Si palesa così la “logica” dell’articolo di Gianni Russo! Gli ebrei sono assediati ovunque; anche Israele è assediato. Per di più l’antisemitismo dilaga e ne sono affetti, oltre alla stessa Unione Europea, grandi istituti bancari, come la danese Danske Bank e la tedesca Deutsche Bank che “hanno inserito nella lista delle imprese con le quali non bisogna investire l’israeliana Bank Hapoalim”, nonché il più grande fondo pensione olandese, PGGM, che “ha ritirato i propri investimenti da cinque banche israeliane, colpevoli di svolgere le proprie attività anche negli insediamenti in Cisgiordania”. E via lamentando.
Si contrabbandano così la denuncia, l’opposizione e le lotte contro le politiche di Israele, anche la Campagna BDS nella quale sono impegnate anche associazioni e consistenti gruppi di ebrei, con l’antisemitismo. Ma ciò è un falso, un grandissimo falso!

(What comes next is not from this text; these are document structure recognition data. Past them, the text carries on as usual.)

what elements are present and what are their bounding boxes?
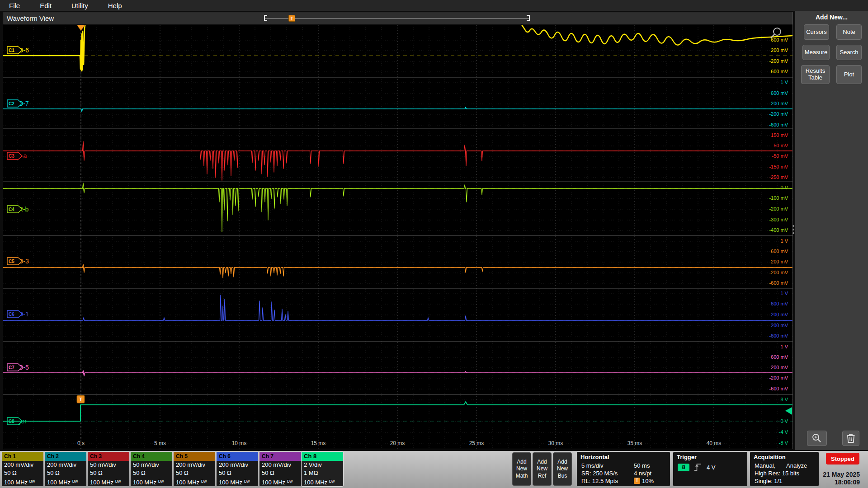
waveform-view-window: Waveform View T 0 s5 ms10 ms15 ms20 ms25… bbox=[3, 12, 793, 449]
status-time: 18:06:09 bbox=[835, 479, 860, 486]
add-results-table-button[interactable]: Results Table bbox=[801, 65, 830, 84]
acquisition-detail: High Res: 15 bits bbox=[755, 470, 799, 477]
add-button-line: Add bbox=[557, 459, 567, 466]
channel-badge-ch8[interactable]: Ch 82 V/div1 MΩ100 MHz Bw bbox=[302, 452, 343, 486]
add-plot-button[interactable]: Plot bbox=[836, 65, 862, 84]
channel-impedance: 50 Ω bbox=[88, 469, 129, 477]
channel-bandwidth: 100 MHz Bw bbox=[259, 477, 301, 486]
channel-scale: 50 mV/div bbox=[88, 461, 129, 469]
horizontal-title: Horizontal bbox=[580, 454, 609, 460]
add-search-button[interactable]: Search bbox=[836, 45, 862, 60]
horizontal-pan-bar[interactable]: T bbox=[265, 14, 529, 22]
pan-bracket-left-icon[interactable] bbox=[264, 15, 267, 21]
waveform-plot[interactable]: 0 s5 ms10 ms15 ms20 ms25 ms30 ms35 ms40 … bbox=[3, 25, 793, 449]
channel-scale: 200 mV/div bbox=[45, 461, 86, 469]
channel-badge-ch1[interactable]: Ch 1200 mV/div50 Ω100 MHz Bw bbox=[2, 452, 43, 486]
channel-bandwidth: 100 MHz Bw bbox=[302, 477, 343, 486]
trigger-panel[interactable]: Trigger 8 4 V bbox=[673, 452, 747, 486]
channel-impedance: 50 Ω bbox=[131, 469, 172, 477]
channel-badge-ch6[interactable]: Ch 6200 mV/div50 Ω100 MHz Bw bbox=[217, 452, 258, 486]
channel-badge-header: Ch 2 bbox=[45, 452, 86, 461]
add-new-sidebar: Add New... Cursors Note Measure Search R… bbox=[795, 11, 868, 450]
add-new-ref-button[interactable]: AddNewRef bbox=[533, 452, 552, 486]
delete-button[interactable] bbox=[842, 431, 859, 446]
channel-bandwidth: 100 MHz Bw bbox=[217, 477, 258, 486]
zoom-glass-handle bbox=[771, 34, 774, 38]
oscilloscope-app: File Edit Utility Help Waveform View T 0… bbox=[0, 0, 868, 488]
channel-badge-ch5[interactable]: Ch 5200 mV/div50 Ω100 MHz Bw bbox=[174, 452, 215, 486]
add-measure-button[interactable]: Measure bbox=[802, 45, 830, 60]
acquisition-title: Acquisition bbox=[754, 454, 786, 460]
bottom-settings-bar: Ch 1200 mV/div50 Ω100 MHz BwCh 2200 mV/d… bbox=[0, 451, 868, 488]
add-button-line: New bbox=[557, 465, 568, 473]
bandwidth-limit-tag: Bw bbox=[29, 479, 35, 483]
horizontal-panel[interactable]: Horizontal 5 ms/div SR: 250 MS/s RL: 12.… bbox=[577, 452, 670, 486]
channel-bandwidth: 100 MHz Bw bbox=[2, 477, 43, 486]
waveform-view-title: Waveform View bbox=[7, 14, 54, 22]
zoom-glass-icon[interactable] bbox=[774, 28, 781, 35]
add-button-line: New bbox=[516, 465, 527, 473]
horizontal-scale: 5 ms/div bbox=[581, 462, 603, 469]
channel-badge-header: Ch 5 bbox=[174, 452, 215, 461]
channel-scale: 2 V/div bbox=[302, 461, 343, 469]
menu-utility[interactable]: Utility bbox=[71, 2, 88, 9]
channel-badge-ch2[interactable]: Ch 2200 mV/div50 Ω100 MHz Bw bbox=[45, 452, 86, 486]
bandwidth-limit-tag: Bw bbox=[244, 479, 250, 483]
add-cursors-button[interactable]: Cursors bbox=[804, 24, 829, 40]
trigger-position-icon: T bbox=[634, 478, 640, 484]
rising-edge-icon bbox=[694, 463, 702, 472]
acquisition-single: Single: 1/1 bbox=[755, 478, 782, 484]
menu-help[interactable]: Help bbox=[108, 2, 122, 9]
trigger-title: Trigger bbox=[677, 454, 697, 460]
bandwidth-limit-tag: Bw bbox=[72, 479, 78, 483]
channel-badge-ch3[interactable]: Ch 350 mV/div50 Ω100 MHz Bw bbox=[88, 452, 129, 486]
channel-badge-header: Ch 1 bbox=[2, 452, 43, 461]
zoom-tool-button[interactable] bbox=[807, 431, 827, 446]
acquisition-panel[interactable]: Acquisition Manual, Analyze High Res: 15… bbox=[750, 452, 819, 486]
add-new-bus-button[interactable]: AddNewBus bbox=[553, 452, 572, 486]
pan-bracket-right-icon[interactable] bbox=[527, 15, 530, 21]
status-date: 21 May 2025 bbox=[823, 471, 860, 478]
channel-badge-header: Ch 7 bbox=[259, 452, 301, 461]
bandwidth-limit-tag: Bw bbox=[287, 479, 293, 483]
pan-line bbox=[265, 18, 529, 19]
channel-badge-header: Ch 3 bbox=[88, 452, 129, 461]
menu-file[interactable]: File bbox=[9, 2, 20, 9]
bandwidth-limit-tag: Bw bbox=[329, 479, 335, 483]
trigger-marker-letter: T bbox=[79, 397, 82, 402]
trigger-level-arrow-icon[interactable] bbox=[785, 407, 792, 415]
channel-badge-header: Ch 6 bbox=[217, 452, 258, 461]
acquisition-analyze: Analyze bbox=[786, 462, 807, 469]
acquisition-mode: Manual, bbox=[755, 462, 775, 469]
channel-impedance: 50 Ω bbox=[2, 469, 43, 477]
bandwidth-limit-tag: Bw bbox=[158, 479, 164, 483]
panel-splitter-handle[interactable] bbox=[793, 225, 794, 227]
horizontal-window: 50 ms bbox=[634, 462, 650, 469]
trigger-source-badge: 8 bbox=[678, 464, 689, 471]
run-stop-status-button[interactable]: Stopped bbox=[826, 453, 859, 465]
sample-rate: SR: 250 MS/s bbox=[581, 470, 618, 477]
channel-badge-ch4[interactable]: Ch 450 mV/div50 Ω100 MHz Bw bbox=[131, 452, 172, 486]
add-note-button[interactable]: Note bbox=[836, 24, 862, 40]
channel-impedance: 50 Ω bbox=[217, 469, 258, 477]
add-button-line: Add bbox=[537, 459, 547, 466]
channel-impedance: 50 Ω bbox=[174, 469, 215, 477]
bandwidth-limit-tag: Bw bbox=[201, 479, 207, 483]
channel-scale: 200 mV/div bbox=[259, 461, 301, 469]
add-button-line: Ref bbox=[538, 473, 547, 480]
channel-bandwidth: 100 MHz Bw bbox=[131, 477, 172, 486]
trigger-level: 4 V bbox=[707, 464, 716, 471]
channel-impedance: 50 Ω bbox=[45, 469, 86, 477]
trash-icon bbox=[846, 433, 856, 444]
trigger-position-marker-icon[interactable]: T bbox=[288, 15, 295, 22]
bandwidth-limit-tag: Bw bbox=[115, 479, 121, 483]
channel-impedance: 50 Ω bbox=[259, 469, 301, 477]
add-new-title: Add New... bbox=[795, 14, 868, 21]
menu-edit[interactable]: Edit bbox=[40, 2, 52, 9]
channel-badge-ch7[interactable]: Ch 7200 mV/div50 Ω100 MHz Bw bbox=[259, 452, 301, 486]
add-new-math-button[interactable]: AddNewMath bbox=[512, 452, 531, 486]
marker-layer: T bbox=[3, 25, 793, 449]
trigger-position-top-icon[interactable] bbox=[77, 25, 85, 31]
add-button-line: Add bbox=[517, 459, 526, 466]
zoom-magnifier-icon bbox=[811, 433, 822, 444]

Opposizione e lotta non sono contro gli ebrei e l’ebraismo in quanto tali (nel che consiste l’antisemitismo) ma contro le politiche razziste e coloniali che Israele conduce in aperta violazione del diritto internazionale, come è ampiamente acclarato, dopo che
- 87 Risoluzioni dell’Onu, a partire dalla 242 del 1967, hanno dichiarato illegale la occupazione dei Territori Palestinesi ed intimato ad Israele di ritirarsi da essi;
- la Risoluzione 476/80 ha condannato l’annessione di Gerusalemme, avvenuta nel luglio 1980
- 5 Risoluzioni dell’Onu (446, 452, 465, 471 e 476) hanno dichiarato illegali le 140 colonie israeliane, nelle quali vivono abusivamente 650.000 coloni, costruite da Israele nei Territori Palestinesi Occupati;
- il IV Comma dell’articolo 8 dello Statuto della Corte Penale Internazionale dichiara “crimini di guerra” il trasferimento, diretto o indiretto, ad opera della potenza occupante, di parte della propria popolazione civile nei territori occupati o la deportazione o il trasferimento di tutta o di parte della popolazione del territorio occupato all’interno o all’esterno di tale territorio>, cioè le modalità con le quali Israele costruisce le colonie;
- la Dichiarazione del 9 settembre 2009 della Unione Europea ha affermato che “Gli insediamenti sono illegali secondo il diritto internazionale e costituiscono un ostacolo alla pace”;
- la Sentenza del 9 luglio 2004 della Corte Europea di Giustizia e la Risoluzione del 2 agosto 2004 dell’Assemblea Generale dell’ONU hanno condannato la costruzione del muro in Cisgiordania che non segue i Territori Palestinesi Occupati nel ’87, ma li attraversa.
Non potendo difendere ciò che ormai è indifendibile, cioè Israele, il suo governo e le sue politiche, si stravolgono fatti idee e parole e si accusano di antisemitismo le lotte per la democrazia, per il rispetto dei diritti umani, per il ripristino della legalità internazionale. E’ una mistificazione non più tollerabile, che va smascherata.
Pur nello squilibrio delle risorse, la Campagna BDS come la solidarietà con il Popolo Palestinese ed il supporto ai Comitati Popolari per la Resistenza non violenta proseguiranno.
Proseguiranno fin quando Israele non cesserà di opprimere il Popolo Palestinese e di rappresentare un atroce vulnus per la nobiltà dell’ebraismo.